I have to find the range of the function $$f(x)=\frac{2}{x^n+x^{n-1}+...x^1+1+\frac{1}{x}+...+\frac{1}{x^{n-1}}+\frac{1}{x^n}}$$ I re wrote this as $$f(x)=\frac{2}{1+\sum\limits_{k=1}^n (x^k+\frac{1}{x^k})}$$ Differentiating the function as $$f'(x)=\frac{-2}{1+\sum\limits_{k=1}^n (x^k+\frac{1}{x^k})}\cdot \bigl[\sum\limits_{k=1}^n k (x^{k-1}-\frac{1}{x^{k+1}})\bigr]$$ I don't know how to proceed any further. I know that to find range of a function, we plot the function $f(x)$ by putting $f'(x)=0$, which solves for critical points of the function, and then we determine whether the function increases or decreases in various intervals. But in this problem I don't know how to solve for $f'(x)=0$. So I tried to plot at $x=0,\infty,-\infty$. $f(x)$ at $x=+\infty$. $$f(\infty)= \frac{2}{1+\sum\limits_{k=1}^n \infty^k +\sum\limits_{k=1}^n\frac{1}{\infty^k}}=\frac{2}{1+\infty+0}=0 $$ Similarly, for $x=0:$ $$f(0)=\frac{2}{1+ \sum\limits_{k=1}^n 0^k + \sum\limits_{k=1}^n \frac{1}{0^k}} = \frac{2}{1+0+\infty} = 0 $$ For $x=-\infty$, $$f(-\infty) = \frac{2}{1+\sum\limits_{k=1}^n (-\infty)^k +\sum\limits_{k=1}^n (\frac{1}{-\infty})^k}=\frac{2}{1-\infty-0} =0 $$
I checked the plot of $f(x)$ in Desmos for few values of $n:$
[$f(x), n=5$][1] [$f(x), n=6$][2] [$f(x), n=7$][3]
I realised the maximum value of $f(x)$ for $x\in \mathbf R^+$ is at $x=0$. So, $$f(1)= \frac{2}{1+\sum\limits_{k=1}^n 1^k +\sum\limits_{k=1}^n \frac{1}{1^k}} = \frac{2}{1+2n} $$ This is correct for the three graphs I plotted at $n=5,6,7$. For $x\in \mathbf R^-, f(x)$ is either maximum at 2 (for odd n) or minimum at -2 (for even n).
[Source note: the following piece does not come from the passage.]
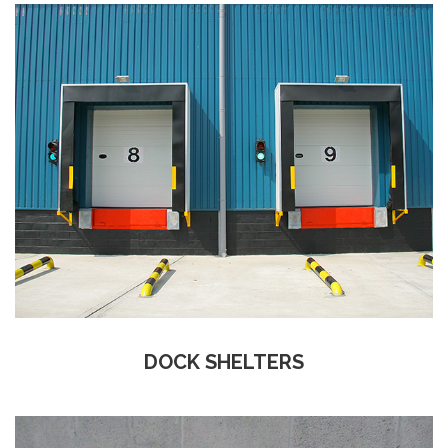
DOCK SHELTERS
Solving for $f(-1)$ $$f(-1) = \frac{2}{1+\sum\limits_{k=1}^n (-1)^k +\sum\limits_{k=1}^n\frac{1}{(-1)^k}} = \begin{cases} \frac{2}{1-1-1} = -2&\text{n = odd}\\ \frac{2}{1+0+0} =2&\text{n = even} \end{cases} $$
So,the graph can be plotted if I know that the critical points are 1,-1, i.e., when $f'(x)=0$. But, I can't solve for $f'(x)=0$, as I showed above. So, how to know that 1, -1 are the critical points without solving for $f'(x)$? Is it a mere guess or just some observation I can't see? [1]: https://i.stack.imgur.com/ukCfk.jpg [2]: https://i.stack.imgur.com/rEEgL.jpg [3]: https://i.stack.imgur.com/Ikpmq.jpg
For x>0: $x^k + \frac{1}{x^k} \ge 2$ when equality holds for x=1. So,
If x>0 : $0<f(x) = \frac{2}{1+\sum_{k=1}^n {\left(x^k + \frac{1}{x^k}\right)} } \le \frac{2}{1+2n}$, with equality holds at $x=1$.
For analysis of f(x) at x<0, one can us geometric series we can write function as $f(x) = \frac{2(x-1)x^{n}}{x^{2n+1}-1}$. Now we analyze $f(-x)$ at $x>0$.
$f(-x) = \frac{2(-x-1)(-x)^{n}}{-x^{2n+1}-1} ={(-1)}^n \frac{2(x+1)x^{n}}{x^{2n+1}+1} $.
Assume $g(x) = \frac{2(x+1)x^{n}}{x^{2n+1}+1},~x>0$. Now we just need to show that $0<g(x)\le2$ for $x>0$.
For $x>0$ it is obvious that $(x^{n+1}-1)(x^n-1)\ge0 \Rightarrow x^{2n+1}+1 \ge (x+1)x^{n}$ so $g(x)\le 2$.
Therefore, for n even we have $f(-x) = g(x)~~ x>0 \Rightarrow 0<f(x)\le2$ for $x<0$.
for n odd
$f(-x) = -g(x) ~~ x>0 \Rightarrow -2\le f(x)<0$.
Hence, the range of f is $[-2,\frac{2}{1+2n}]$ for n odd and $[0,2]$ for n even.